Lana, seorang gadis yang tumbuh dalam pengabaian orangtua dan terluka oleh cinta, harus berjuang bangkit dari kepedihan, belajar memaafkan dan menemukan kembali kepercayaan pada cinta sejati.
Karya ini diterbitkan atas izin NovelToon Lidya Riani, isi konten hanyalah pandangan pribadi pembuatnya, tidak mewakili NovelToon sendiri
CHAPTER 17 Apa itu cinta ?
Hari-hari berlalu, membentang sunyi sejak pengakuan cinta Sakha di bawah langit malam bertabur bintang hari itu. Lana, bagai bayang-bayang yang menjauh, meninggalkan jejak tanya yang membakar dada Sakha.
Apakah Lana menerima cinta itu? Tentu saja tidak. Penolakan itu, seperti belati yang menusuk, Sakha sudah menduganya. Namun, sikap Lana yang menghindarinya, membangun tembok tak kasat mata yang tiba-tiba memberi jarak di antara mereka, menjadi luka yang tak terprediksi.
Seminggu berlalu, sunyi senyap tanpa suara Lana. Sakha, yang biasanya tegar, kini rapuh oleh rindu.
"Lana, tunggu!" serunya, menggenggam tangan Lana yang hendak melarikan diri dari kelas yang baru saja dibebaskan oleh bel pulang.
Lana tersentak, mata bulatnya menatap Sakha dengan kaget.
"Ah, Sakha, maaf, aku buru-buru," ujarnya, berusaha melepaskan diri dari genggaman Sakha yang erat.
"Tidak. Kita harus bicara," tegas Sakha, matanya memancarkan tekad.
"Tapi aku..." Lana tergagap, wajahnya memerah.
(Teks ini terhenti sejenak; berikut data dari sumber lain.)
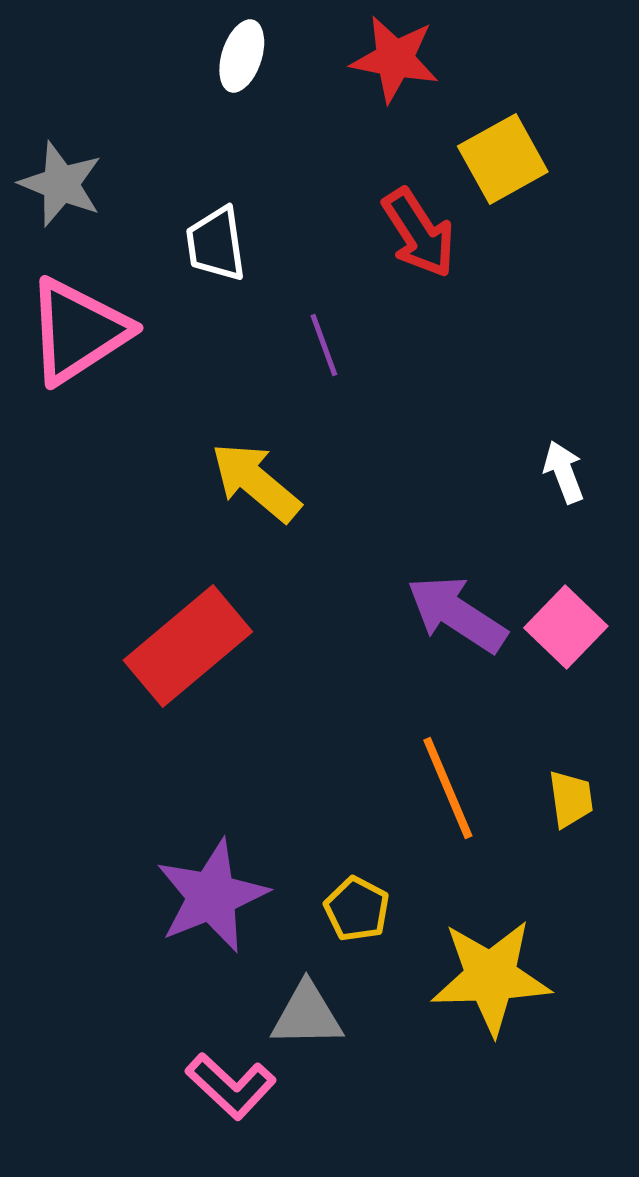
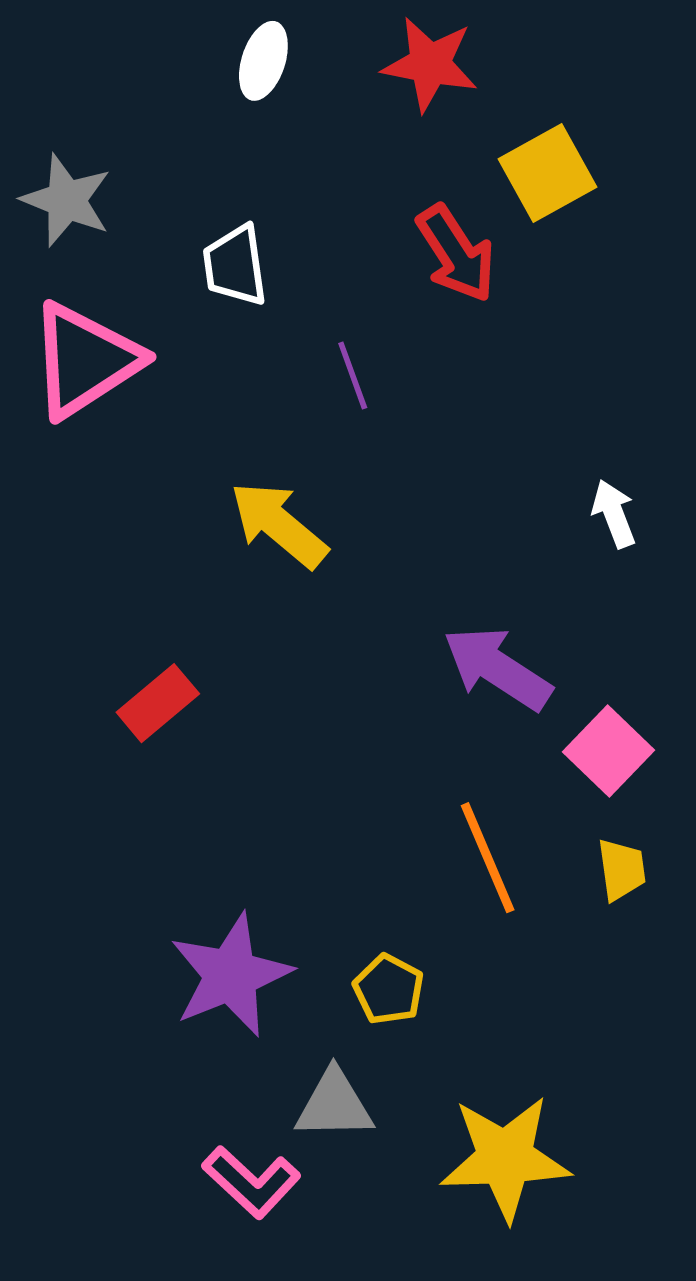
pink square: (566, 627) -> (608, 751), moved
red rectangle: (188, 646) -> (158, 703), moved, size x0.6
yellow star: (491, 977) -> (505, 1158), moved

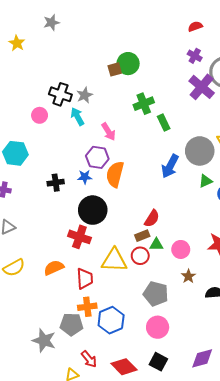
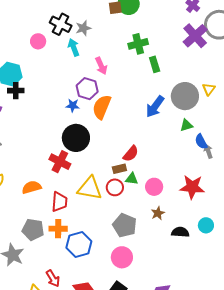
black cross: (56, 183) -> (16, 91), moved
gray pentagon: (71, 324) -> (33, 230), moved

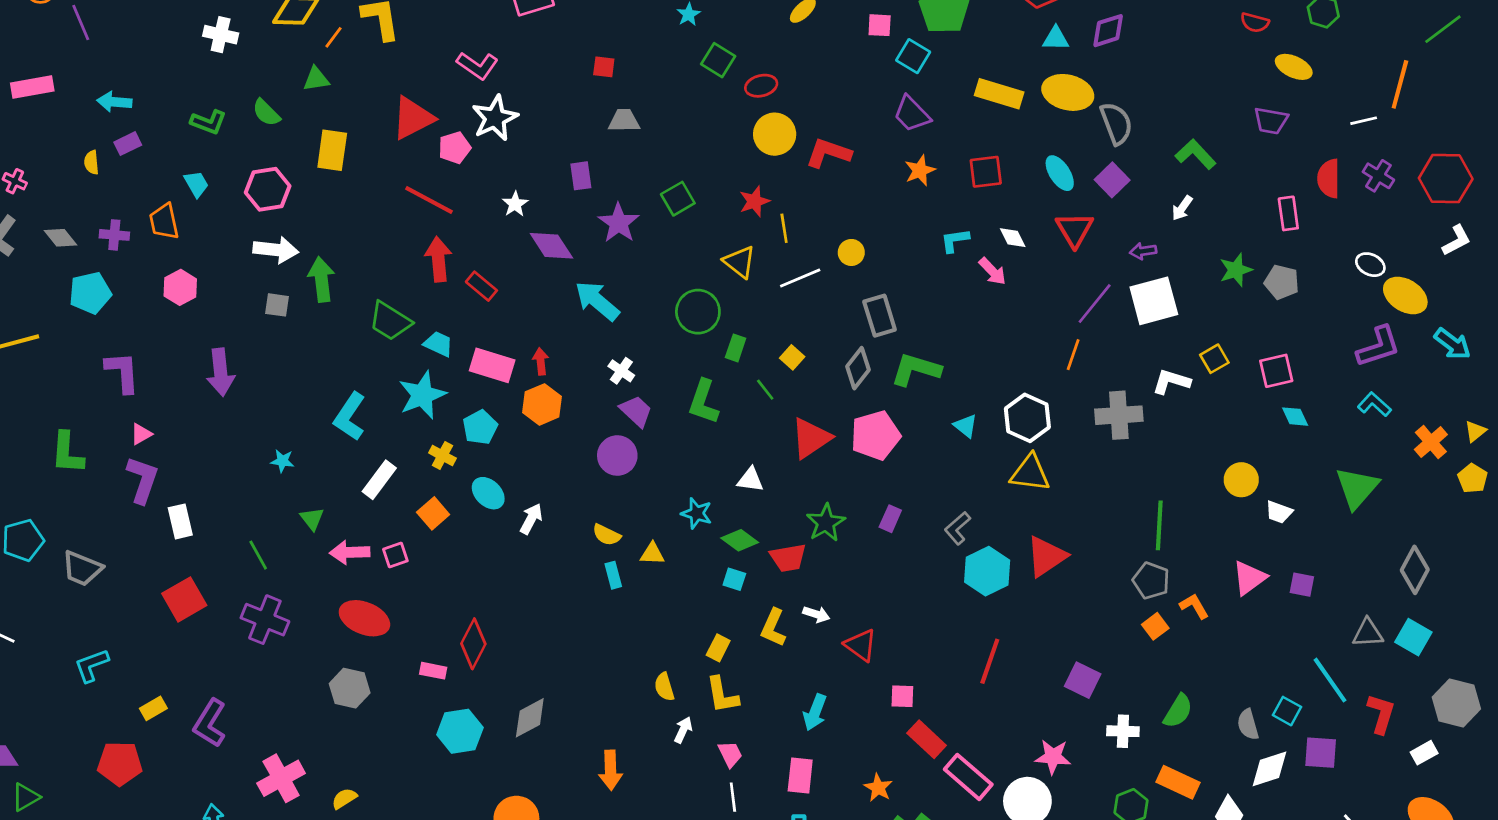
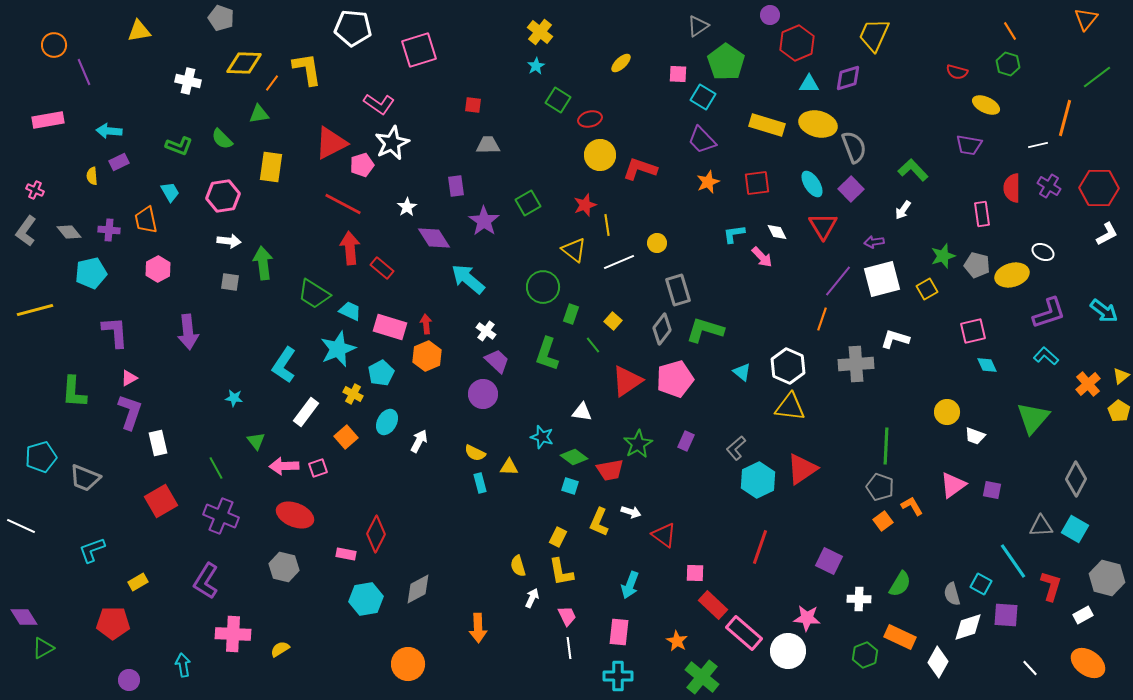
white arrow: (276, 250) -> (229, 241), size x0.7
yellow ellipse: (1405, 295) -> (1012, 275), moved, turned -48
yellow square: (1214, 359) -> (927, 289), moved
cyan ellipse: (488, 493) -> (387, 422), turned 75
purple L-shape: (210, 723) -> (206, 581), moved
pink cross: (281, 778) -> (233, 634), turned 32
"Tidak ada tapi-tapian. Kau ikut denganku," putus Sakha, menarik Lana keluar.
Di taman yang sepi, di bawah naungan senja yang mulai meredup, mereka duduk berdampingan.
"Kenapa kau menghindariku?" tanya Sakha, suaranya parau.
"Aku... aku tidak bermaksud begitu. Hanya saja..." Lana meremas jarinya, gugup.
"Maaf," bisik Sakha, menundukkan kepala.
Lana menatap Sakha, rasa bersalah menghantui hatinya. Ia menjauh karena tak ingin Sakha semakin terluka.
"Jika pernyataanku kemarin membuatmu menjauh, aku tarik kembali semuanya," ujar Sakha, suaranya bergetar.
"Aku yang seharusnya minta maaf. Aku tidak ingin menyakitimu, itu sebabnya aku menjauh," jawab Lana, suaranya bergetar. "Kupikir dengan kita menjaga jarak, kau tidak akan terlalu terluka."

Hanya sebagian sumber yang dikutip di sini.